Records provided
###

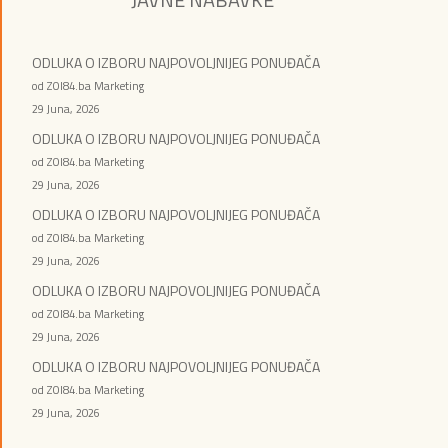
ODLUKA O IZBORU NAJPOVOLJNIJEG PONUĐAČA
od ZOI84.ba Marketing
29 Juna, 2026
ODLUKA O IZBORU NAJPOVOLJNIJEG PONUĐAČA
od ZOI84.ba Marketing
29 Juna, 2026
ODLUKA O IZBORU NAJPOVOLJNIJEG PONUĐAČA
od ZOI84.ba Marketing
29 Juna, 2026
ODLUKA O IZBORU NAJPOVOLJNIJEG PONUĐAČA
od ZOI84.ba Marketing
29 Juna, 2026
ODLUKA O IZBORU NAJPOVOLJNIJEG PONUĐAČA
od ZOI84.ba Marketing
29 Juna, 2026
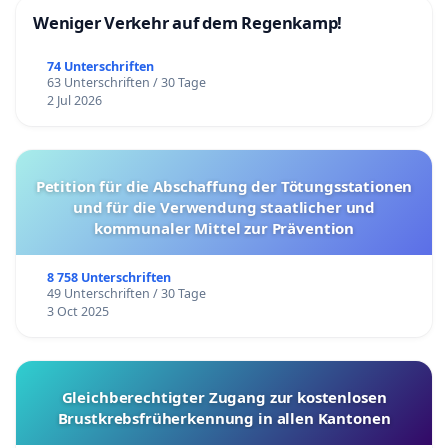
Weniger Verkehr auf dem Regenkamp!
74 Unterschriften
63 Unterschriften / 30 Tage
2 Jul 2026
Petition für die Abschaffung der Tötungsstationen
und für die Verwendung staatlicher und
kommunaler Mittel zur Prävention
8 758 Unterschriften
49 Unterschriften / 30 Tage
3 Oct 2025
Gleichberechtigter Zugang zur kostenlosen
Brustkrebsfrüherkennung in allen Kantonen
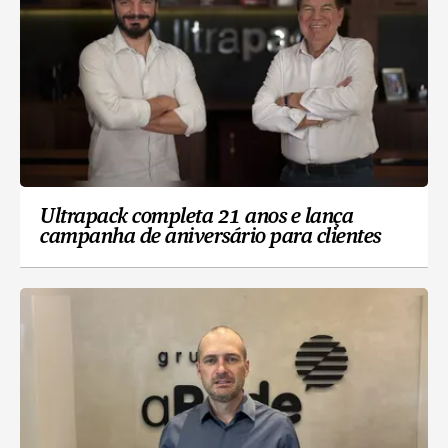
Ultrapack completa 21 anos e lança
campanha de aniversário para clientes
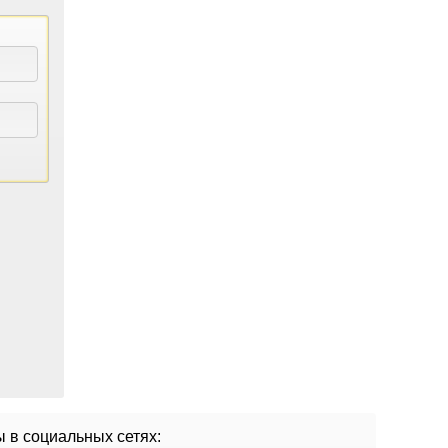
 в социальных сетях:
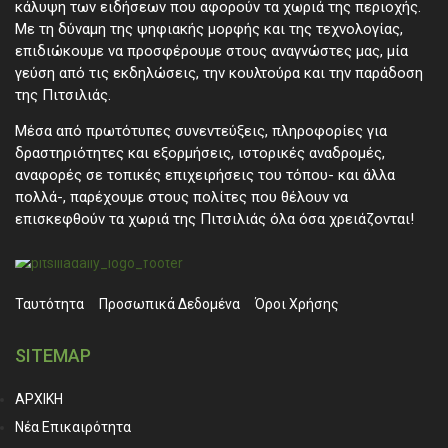
κάλυψη των ειδήσεων που αφορούν τα χωριά της περιοχής.
Με τη δύναμη της ψηφιακής μορφής και της τεχνολογίας,
επιδιώκουμε να προσφέρουμε στους αναγνώστες μας, μία
γεύση από τις εκδηλώσεις, την κουλτούρα και την παράδοση
της Πιτσιλιάς.
Μέσα από πρωτότυπες συνεντεύξεις, πληροφορίες για
δραστηριότητες και εξορμήσεις, ιστορικές αναδρομές,
αναφορές σε τοπικές επιχειρήσεις του τόπου- και άλλα
πολλά-, παρέχουμε στους πολίτες που θέλουν να
επισκεφθούν τα χωριά της Πιτσιλιάς όλα όσα χρειάζονται!
Ταυτότητα
Προσωπικά ∆εδομένα
Όροι Χρήσης
SITEMAP
ΑΡΧΙΚΗ
Νέα Επικαιρότητα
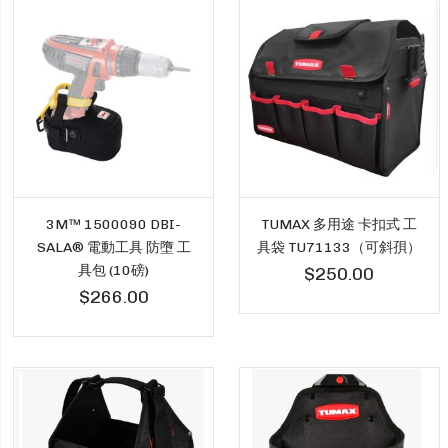
3M™ 1500090 DBI-
TUMAX 多用途 卡扣式 工
SALA® 電動工具 防墮 工
具袋 TU71133（可斜孭）
具包 (10磅)
$250.00
$266.00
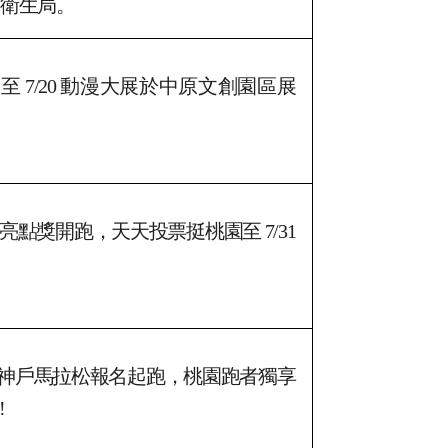
洽衛生局。
桃園市民慢性病定期追蹤抽汽車，請
洽衛生局。
至 7/20 動漫大展於中原文創園區展
亮點獎開跑，天天投票挺桃園至 7/31
神戶馬拉松報名起跑，桃園跑者獨享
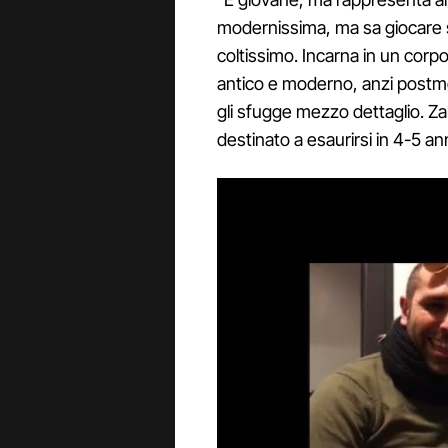
modernissima, ma sa giocare s
coltissimo. Incarna in un corpo
antico e moderno, anzi postmo
gli sfugge mezzo dettaglio. Za
destinato a esaurirsi in 4-5 a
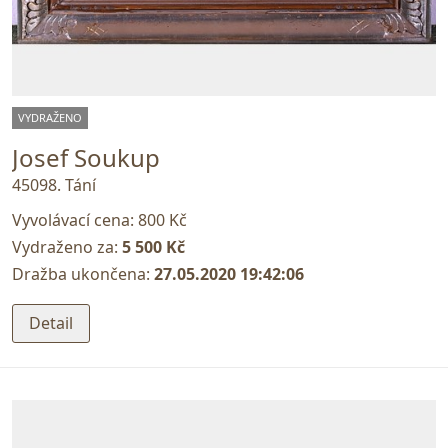
VYDRAŽENO
Josef Soukup
45098. Tání
Vyvolávací cena:
800 Kč
Vydraženo za:
5 500 Kč
Dražba ukončena:
27.05.2020 19:42:06
Detail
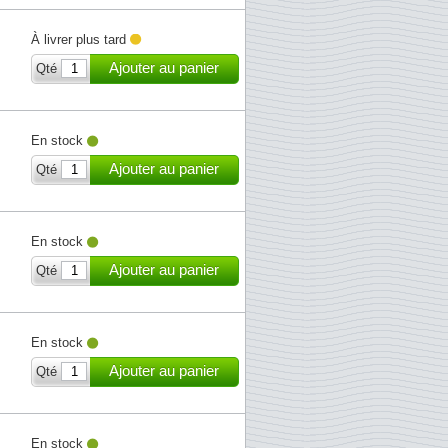
À livrer plus tard
Ajouter au panier
Qté
En stock
Ajouter au panier
Qté
En stock
Ajouter au panier
Qté
En stock
Ajouter au panier
Qté
En stock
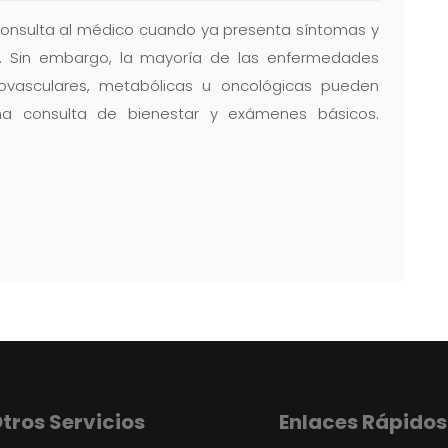
consulta al médico cuando ya presenta síntomas y
. Sin embargo, la mayoría de las enfermedades
vasculares, metabólicas u oncológicas pueden
a consulta de bienestar y exámenes básicos.
tros Servicios
Enlaces Rápidos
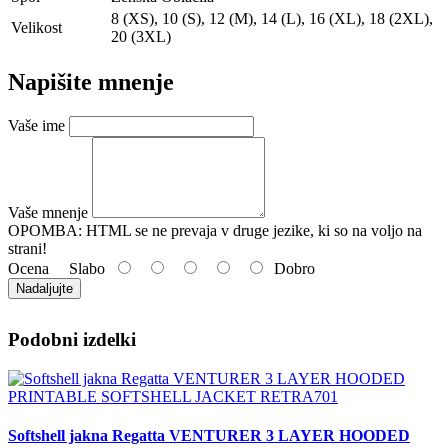
8 (XS), 10 (S), 12 (M), 14 (L), 16 (XL), 18 (2XL),
Velikost
20 (3XL)
Napišite mnenje
Vaše ime
Vaše mnenje
OPOMBA:
HTML se ne prevaja v druge jezike, ki so na voljo na
strani!
Ocena
Slabo
Dobro
Nadaljujte
Podobni izdelki
Softshell jakna Regatta VENTURER 3 LAYER HOODED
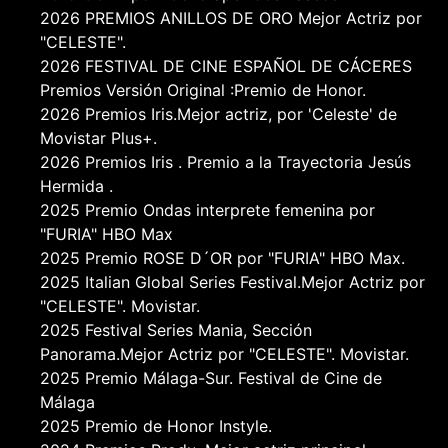
2026 PREMIOS ANILLOS DE ORO Mejor Actriz por
"CELESTE".
2026 FESTIVAL DE CINE ESPAÑOL DE CÁCERES
Premios Versión Original :Premio de Honor.
2026 Premios Iris.Mejor actriz, por 'Celeste' de
Movistar Plus+.
2026 Premios Iris . Premio a la Trayectoria Jesús
Hermida .
2025 Premio Ondas interprete femenina por
"FURIA" HBO Max
2025 Premio ROSE D´OR por "FURIA" HBO Max.
2025 Italian Global Series Festival.Mejor Actriz por
"CELESTE". Movistar.
2025 Festival Series Mania, Sección
Panorama.Mejor Actriz por "CELESTE". Movistar.
2025 Premio Málaga-Sur. Festival de Cine de
Málaga
2025 Premio de Honor Instyle.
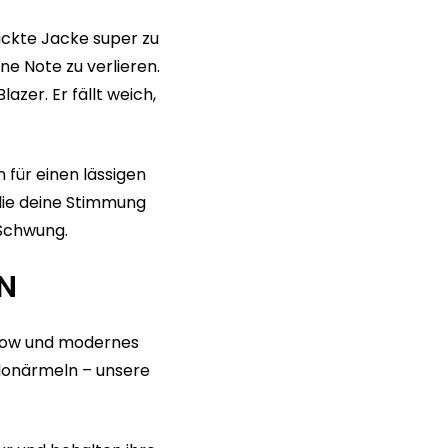
ickte Jacke super zu
ne Note zu verlieren.
azer. Er fällt weich,
 für einen lässigen
 die deine Stimmung
 Schwung.
EN
-how und modernes
llonärmeln – unsere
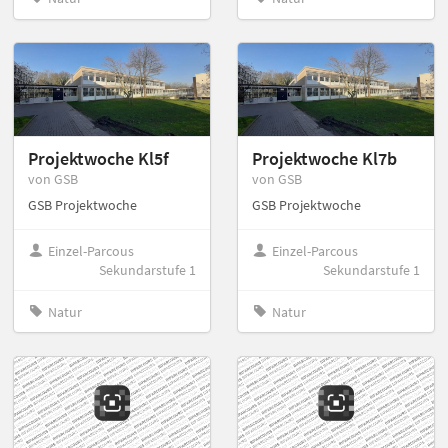
Projektwoche Kl5f
Projektwoche Kl7b
von GSB
von GSB
GSB Projektwoche
GSB Projektwoche
Einzel-Parcous
Einzel-Parcous
Sekundarstufe 1
Sekundarstufe 1
Natur
Natur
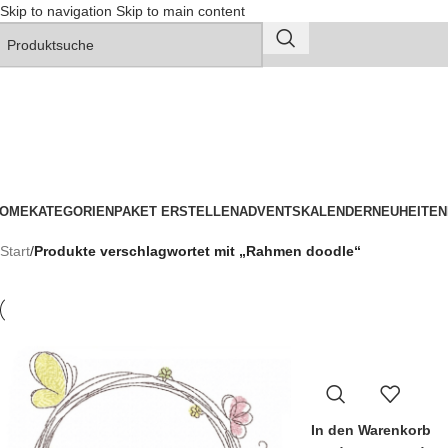
Skip to navigation
Skip to main content
OME
KATEGORIEN
PAKET ERSTELLEN
ADVENTSKALENDER
NEUHEITEN
Start
/
Produkte verschlagwortet mit „Rahmen doodle“
In den Warenkorb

###

Task prompt
Write out the material above precisely, leaving each picture behind.

Answer space
ODLUKA O IZBORU NAJPOVOLJNIJEG PONUĐAČA
od ZOI84.ba Marketing
29 Juna, 2026
ODLUKA O IZBORU NAJPOVOLJNIJEG PONUĐAČA
od ZOI84.ba Marketing
29 Juna, 2026
ODLUKA O IZBORU NAJPOVOLJNIJEG PONUĐAČA
od ZOI84.ba Marketing
29 Juna, 2026
ODLUKA O IZBORU NAJPOVOLJNIJEG PONUĐAČA
od ZOI84.ba Marketing
29 Juna, 2026
ODLUKA O IZBORU NAJPOVOLJNIJEG PONUĐAČA
od ZOI84.ba Marketing
29 Juna, 2026
Weniger Verkehr auf dem Regenkamp!
74 Unterschriften
63 Unterschriften / 30 Tage
2 Jul 2026
Petition für die Abschaffung der Tötungsstationen
und für die Verwendung staatlicher und
kommunaler Mittel zur Prävention
8 758 Unterschriften
49 Unterschriften / 30 Tage
3 Oct 2025
Gleichberechtigter Zugang zur kostenlosen
Brustkrebsfrüherkennung in allen Kantonen
Ultrapack completa 21 anos e lança
campanha de aniversário para clientes
 в социальных сетях:
κάλυψη των ειδήσεων που αφορούν τα χωριά της περιοχής.
Με τη δύναμη της ψηφιακής μορφής και της τεχνολογίας,
επιδιώκουμε να προσφέρουμε στους αναγνώστες μας, μία
γεύση από τις εκδηλώσεις, την κουλτούρα και την παράδοση
της Πιτσιλιάς.
Μέσα από πρωτότυπες συνεντεύξεις, πληροφορίες για
δραστηριότητες και εξορμήσεις, ιστορικές αναδρομές,
αναφορές σε τοπικές επιχειρήσεις του τόπου- και άλλα
πολλά-, παρέχουμε στους πολίτες που θέλουν να
επισκεφθούν τα χωριά της Πιτσιλιάς όλα όσα χρειάζονται!
Ταυτότητα
Προσωπικά ∆εδομένα
Όροι Χρήσης
SITEMAP
ΑΡΧΙΚΗ
Νέα Επικαιρότητα
3M™ 1500090 DBI-
TUMAX 多用途 卡扣式 工
SALA® 電動工具 防墮 工
具袋 TU71133（可斜孭）
具包 (10磅)
$250.00
$266.00
洽衛生局。
桃園市民慢性病定期追蹤抽汽車，請
洽衛生局。
至 7/20 動漫大展於中原文創園區展
亮點獎開跑，天天投票挺桃園至 7/31
神戶馬拉松報名起跑，桃園跑者獨享
modernissima, ma sa giocare s
coltissimo. Incarna in un corpo
antico e moderno, anzi postmo
gli sfugge mezzo dettaglio. Za
destinato a esaurirsi in 4-5 a
VYDRAŽENO
Josef Soukup
45098. Tání
Vyvolávací cena:
800 Kč
Vydraženo za:
5 500 Kč
Dražba ukončena:
27.05.2020 19:42:06
Detail
À livrer plus tard
Ajouter au panier
Qté
En stock
Ajouter au panier
Qté
En stock
Ajouter au panier
Qté
En stock
Ajouter au panier
Qté
En stock
consulta al médico cuando ya presenta síntomas y
. Sin embargo, la mayoría de las enfermedades
vasculares, metabólicas u oncológicas pueden
a consulta de bienestar y exámenes básicos.
tros Servicios
Enlaces Rápidos
8 (XS), 10 (S), 12 (M), 14 (L), 16 (XL), 18 (2XL),
Velikost
20 (3XL)
Napišite mnenje
Vaše ime
Vaše mnenje
OPOMBA:
HTML se ne prevaja v druge jezike, ki so na voljo na
strani!
Ocena
Slabo
Dobro
Nadaljujte
Podobni izdelki
Softshell jakna Regatta VENTURER 3 LAYER HOODED
2026 PREMIOS ANILLOS DE ORO Mejor Actriz por
"CELESTE".
2026 FESTIVAL DE CINE ESPAÑOL DE CÁCERES
Premios Versión Original :Premio de Honor.
2026 Premios Iris.Mejor actriz, por 'Celeste' de
Movistar Plus+.
2026 Premios Iris . Premio a la Trayectoria Jesús
Hermida .
2025 Premio Ondas interprete femenina por
"FURIA" HBO Max
2025 Premio ROSE D´OR por "FURIA" HBO Max.
2025 Italian Global Series Festival.Mejor Actriz por
"CELESTE". Movistar.
2025 Festival Series Mania, Sección
Panorama.Mejor Actriz por "CELESTE". Movistar.
2025 Premio Málaga-Sur. Festival de Cine de
Málaga
2025 Premio de Honor Instyle.
ickte Jacke super zu
ne Note zu verlieren.
azer. Er fällt weich,
 für einen lässigen
 die deine Stimmung
 Schwung.
EN
-how und modernes
llonärmeln – unsere
Projektwoche Kl5f
Projektwoche Kl7b
von GSB
von GSB
GSB Projektwoche
GSB Projektwoche
Einzel-Parcous
Einzel-Parcous
Sekundarstufe 1
Sekundarstufe 1
Natur
Natur
Skip to navigation
Skip to main content
OME
KATEGORIEN
PAKET ERSTELLEN
ADVENTSKALENDER
NEUHEITEN
Start
/
Produkte verschlagwortet mit „Rahmen doodle“
In den Warenkorb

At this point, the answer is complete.